A broken tooth can be a scary thing for some people but it doesn’t have to be if you trust the person who is fixing it.
I have had some conversations recently, both personally and professionally, regarding the issue of trust.
Trust is something that sometimes seems scarce in today’s modern world. While the internet is a valuable source of information it has also become a tremendous source of mis-information. The ultimate question is: how do you know what the real truth is? People today seem to think that an online search and a few skimmed articles make them an expert at any subject.

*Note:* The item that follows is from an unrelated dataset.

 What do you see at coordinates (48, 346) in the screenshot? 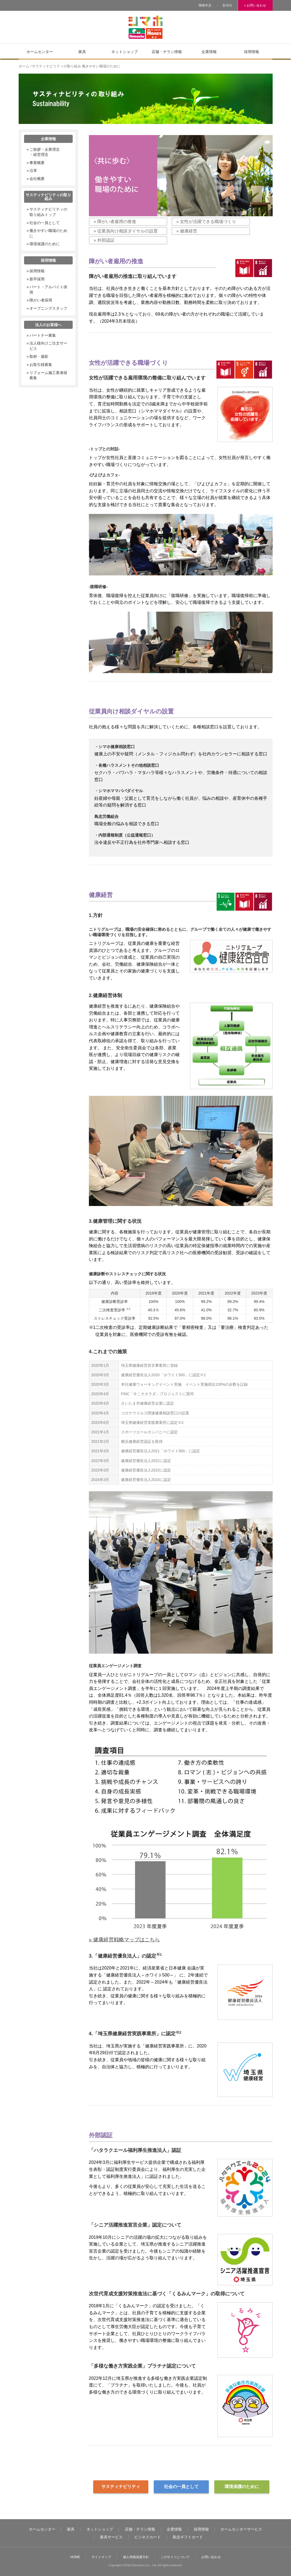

Farmington Village Dental recently had a new patient call us because a tooth had broken and was causing the patient pain. While we were able to accommodate this person’s schedule and get them in for an appointment right away, unfortunately this person’s visit with us did not go well and the tooth did not get fixed. Why would that happen when the patient was in pain and sought out our services? It was because this patient didn’t want us to take an x-ray and didn’t trust us that taking an x-ray was the right thing to do.
I get it. I really do. It appears like such a simple thing. After 18 years of being a dentist in Farmington, CT I can sometimes read patient’s thoughts like cartoon bubbles over their heads. In this case the thought was somewhere along the line of: “My tooth broke! This is simple. Just fix it and be done with it. You don’t need to do anything else.”
The problem is that it’s not that easy. A broken tooth isn’t like a broken end table where you just walk over, pick up a few tools and just fix it. Heck, even if you take your car in for a problem they always have to do “diagnostics” to see why the problem is happening in the first place. Sure, sometimes a broken tooth is the result of something you can pinpoint. Something simple like a baby banging their head into your mouth or a freak run in with a fork while you’re laughing out at dinner with your friends. Other times broken teeth happen and people don’t know why.
Regardless of the circumstances surrounding why the tooth broke, the truth is that the tooth should still get an x-ray because more information is needed about the tooth that can’t simply be gathered with our two eyes (or our six eyes if you count our safety glasses and our loupes!). Don’t you want your dentist to do the right thing? What if there’s an abscess there or a fracture and we just fix the tooth and tell you that all is well? That’s malpractice!
I can’t give you the proper options on how you can fix your broken tooth until I have aIl of the necessary information about that tooth. I have seen way too many weird things in my career to let these things slide. I have seen people have seemingly innocent little broken teeth that have large abscesses. I have seen people with an innocent little broken tooth that years later abscessed. How would I know if that abscess wasn’t there initially, if I didn’t have an x-ray from the time of the incident?
Getting back to the patient I referenced earlier… This patient had legitimate concerns about radiation safety and we happily answered all questions. Unfortunately, what it all came down to was that this patient had had broken teeth in the past and went to dentists who just fixed the broken teeth. Those dental offices honored the patient’s wishes to avoid the x-ray and they made the patient happy but frankly they didn’t do this patient any favors. Those dentists in this patient’s past did the wrong thing, and now this person will not trust anyone who is trying to do the right thing.